Stanley Crouch rips the "give a brother a break" crowd that is calling for clemency for Tookie Williams, founder of the Crips and murderer of at least four people. Why? He disdains the redemption claims.
Williams is being held up as an example of redemption because he has supposedly turned his life around. He has written children's books that speak out against gang violence. But the actor and writer Joseph Phillips discovered that the highest selling children's book written by Williams has sold only 330 copies. Not exactly a universal audience. The murderer has been nominated for the Nobel Peace Prize five times. But almost anyone can nominate you. That does not prove universal acknowledgment of importance.
What does all of this mean? Little. When we see the NAACP, Jamie Foxx, Danny Glover and that paragon of public morality, Snoop Dogg, calling for Williams to receive clemency, one is sure that they have bought into the big con that has as its foundation the interconnectedness of the death penalty and race. The two elements have become so interwoven that some assume that if a black man is on Death Row it has something to do with bias and an unrepresentative jury pool. One of the men crying for Williams to get clemency cites the fact that he was tried by an all-white jury, none of whom were his peers. Does that mean that Williams should have had a jury of ruthless gang leaders?
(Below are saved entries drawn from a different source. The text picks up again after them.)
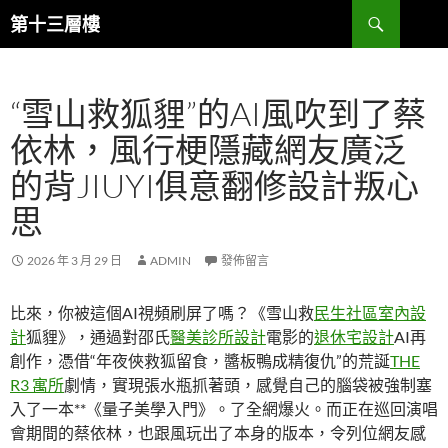
跳
搜
第十三層樓
至
尋
主
要
“雪山救狐貍”的AI風吹到了蔡
內
容
依林，風行梗隱藏網友廣泛
的背JIUYI俱意翻修設計叛心
思
2026 年 3 月 29 日
ADMIN
發佈留言
比來，你被這個AI視頻刷屏了嗎？《雪山救
民生社區室內設
計
狐貍》，通過對邵氏
醫美診所設計
電影的
退休宅設計
AI再
創作，憑借“年夜俠救狐留食，醬板鴨成精復仇”的荒誕
THE
R3 寓所
劇情，實現張水瓶抓著頭，感覺自己的腦袋被強制塞
入了一本**《量子美學入門》。了全網爆火。而正在巡回演唱
會期間的蔡依林，也跟風玩出了本身的版本，令列位網友感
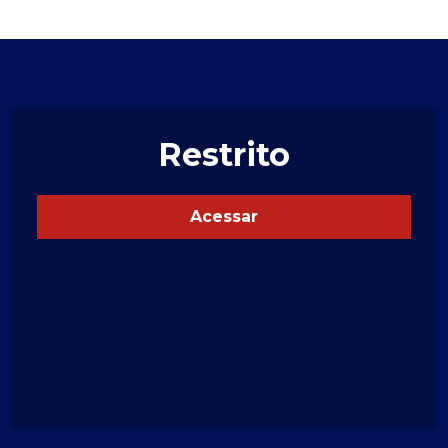
Restrito
Acessar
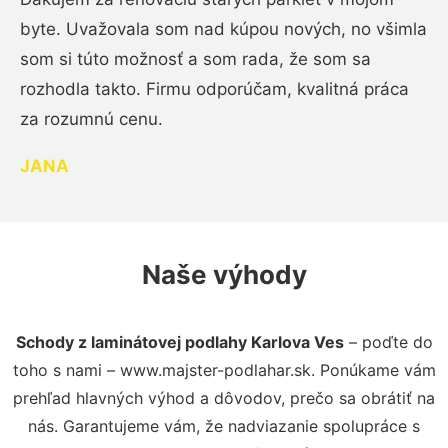
byte. Uvažovala som nad kúpou nových, no všimla
som si túto možnosť a som rada, že som sa
rozhodla takto. Firmu odporúčam, kvalitná práca
za rozumnú cenu.
JANA
Naše výhody
Schody z laminátovej podlahy Karlova Ves
– poďte do
toho s nami – www.majster-podlahar.sk. Ponúkame vám
prehľad hlavných výhod a dôvodov, prečo sa obrátiť na
nás. Garantujeme vám, že nadviazanie spolupráce s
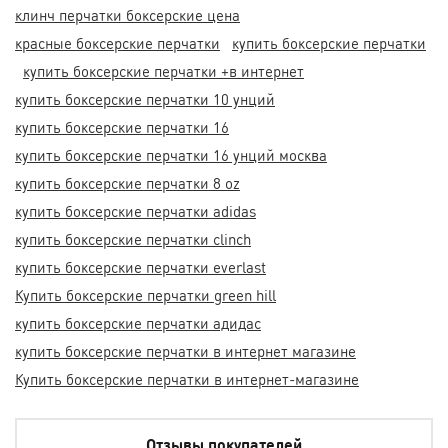
клинч перчатки боксерские цена
красные боксерские перчатки
купить боксерские перчатки
купить боксерские перчатки +в интернет
купить боксерские перчатки 10 унций
купить боксерские перчатки 16
купить боксерские перчатки 16 унций москва
купить боксерские перчатки 8 oz
купить боксерские перчатки adidas
купить боксерские перчатки clinch
купить боксерские перчатки everlast
Купить боксерские перчатки green hill
купить боксерские перчатки адидас
купить боксерские перчатки в интернет магазине
Купить боксерские перчатки в интернет-магазине
Отзывы покупателей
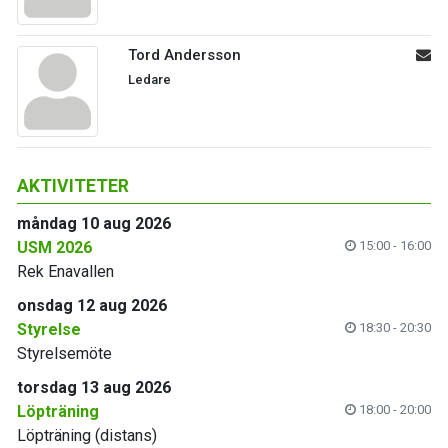
Tord Andersson
Ledare
AKTIVITETER
måndag 10 aug 2026
USM 2026
15:00 - 16:00
Rek Enavallen
onsdag 12 aug 2026
Styrelse
18:30 - 20:30
Styrelsemöte
torsdag 13 aug 2026
Löpträning
18:00 - 20:00
Löpträning (distans)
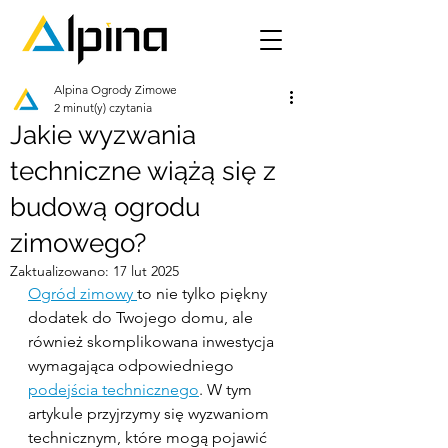
Alpina Ogrody Zimowe
2 minut(y) czytania
Jakie wyzwania
techniczne wiążą się z
budową ogrodu
zimowego?
Zaktualizowano:
17 lut 2025
Ogród zimowy 
to nie tylko piękny 
dodatek do Twojego domu, ale 
również skomplikowana inwestycja 
wymagająca odpowiedniego 
podejścia technicznego
. W tym 
artykule przyjrzymy się wyzwaniom 
technicznym, które mogą pojawić 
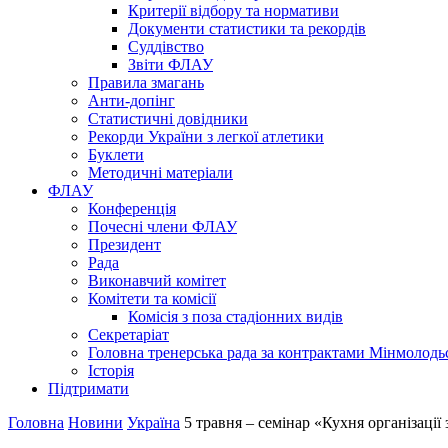
Критерії відбору та нормативи
Документи статистики та рекордів
Суддівство
Звіти ФЛАУ
Правила змагань
Анти-допінг
Статистичні довідники
Рекорди України з легкої атлетики
Буклети
Методичні матеріали
ФЛАУ
Конференція
Почесні члени ФЛАУ
Президент
Рада
Виконавчий комітет
Комітети та комісії
Комісія з поза стадіонних видів
Секретаріат
Головна тренерська рада за контрактами Мінмолодь
Історія
Підтримати
Головна
Новини
Україна
5 травня – семінар «Кухня організації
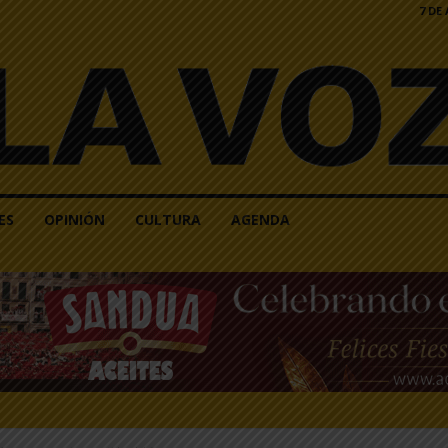
7 DE
ES
OPINIÓN
CULTURA
AGENDA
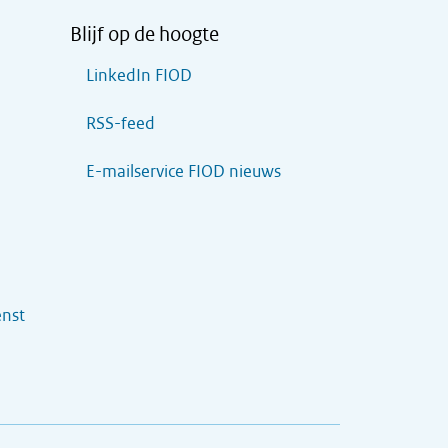
Blijf op de hoogte
LinkedIn FIOD
RSS-feed
E-mailservice FIOD nieuws
enst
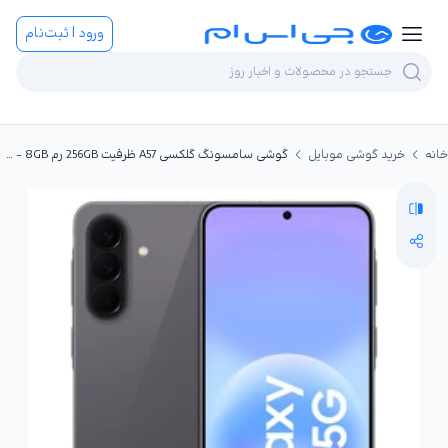
ورود | ثبت‌نام
خانه
خرید گوشی موبایل
گوشی سامسونگ گلکسی A57 ظرفیت 256GB رم 8GB - ویتنام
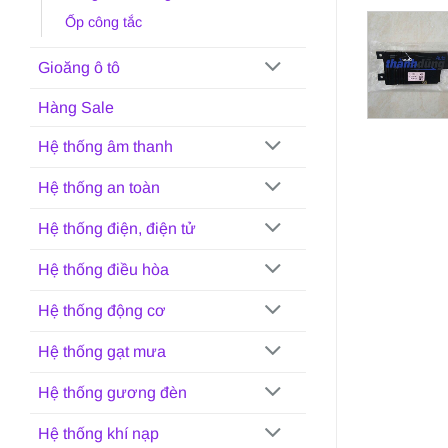
Ốp công tắc
Gioăng ô tô
Hàng Sale
Hệ thống âm thanh
Hệ thống an toàn
Hệ thống điện, điện tử
Hệ thống điều hòa
Hệ thống động cơ
Hệ thống gạt mưa
Hệ thống gương đèn
Hệ thống khí nạp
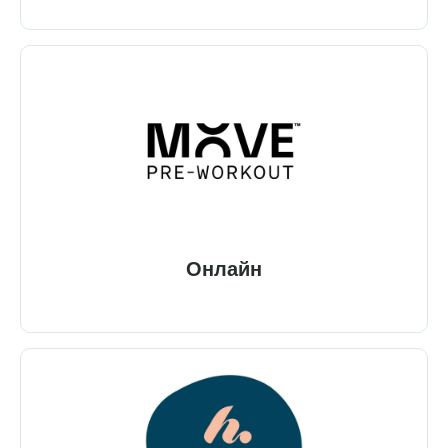
Онлайн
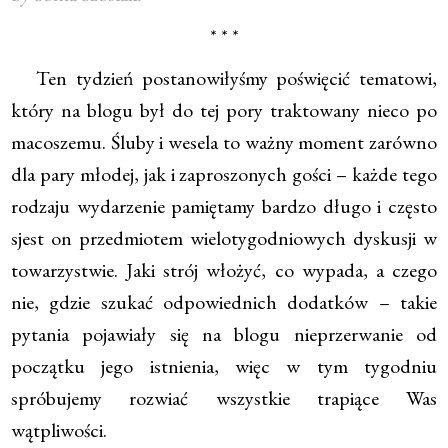
* * *
Ten tydzień postanowiłyśmy poświęcić tematowi,
który na blogu był do tej pory traktowany nieco po
macoszemu. Śluby i wesela to ważny moment zarówno
dla pary młodej, jak i zaproszonych gości – każde tego
rodzaju wydarzenie pamiętamy bardzo długo i często
sjest on przedmiotem wielotygodniowych dyskusji w
towarzystwie. Jaki strój włożyć, co wypada, a czego
nie, gdzie szukać odpowiednich dodatków – takie
pytania pojawiały się na blogu nieprzerwanie od
początku jego istnienia, więc w tym tygodniu
spróbujemy rozwiać wszystkie trapiące Was
wątpliwości.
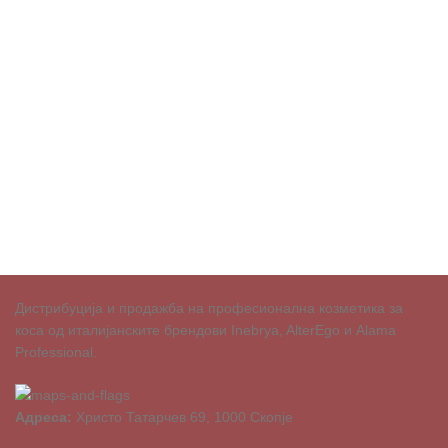
Дистрибуција и продажба на професионална козметика за
коса од италијанските брендови Inebrya, AlterEgo и Alama
Professional.
Адреса:
Христо Татарчев 69, 1000 Скопје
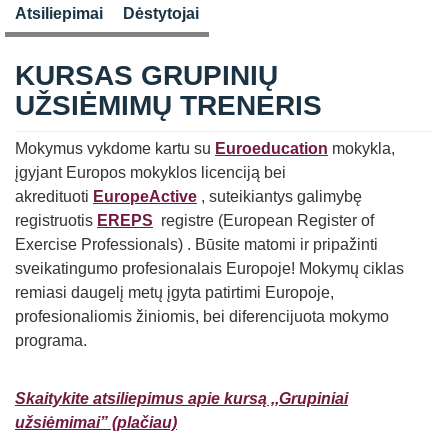
Atsiliepimai
Dėstytojai
KURSAS GRUPINIŲ
UŽSIĖMIMŲ TRENERIS
Mokymus vykdome kartu su
Euroeducation
mokykla,
įgyjant Europos mokyklos licenciją bei
akredituoti
EuropeActive
, suteikiantys galimybę
registruotis
EREPS
registre (European Register of
Exercise Professionals) . Būsite matomi ir pripažinti
sveikatingumo profesionalais Europoje! Mokymų ciklas
remiasi daugelį metų įgyta patirtimi Europoje,
profesionaliomis žiniomis, bei diferencijuota mokymo
programa.
Skaitykite atsiliepimus apie kursą ,,Grupiniai
užsiėmimai” (plačiau)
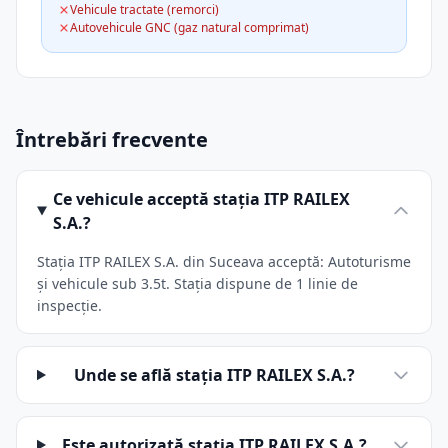
Vehicule tractate (remorci)
Autovehicule GNC (gaz natural comprimat)
Întrebări frecvente
Ce vehicule acceptă stația ITP RAILEX
S.A.?
Stația ITP RAILEX S.A. din Suceava acceptă: Autoturisme
și vehicule sub 3.5t. Stația dispune de 1 linie de
inspecție.
Unde se află stația ITP RAILEX S.A.?
Este autorizată stația ITP RAILEX S.A.?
Williams, like all criminals, is a lawbreaker first and has an ethnic identity second.
Ultimately, Crouch cites the most damning statistic against Williams -- what his gang warfare has wrought -- to negate all arguments in Tookie's favor.
The hard fact is that since 1980, street gangs have killed 10,000 people in Los Angeles, which is three times the number of black people lynched throughout the United States between 1877 and 1900, the highest tide of racial murder in the history of the nation.
And worst of all, those killings are black-on-black, latino-on-latino, and minority-on-minority.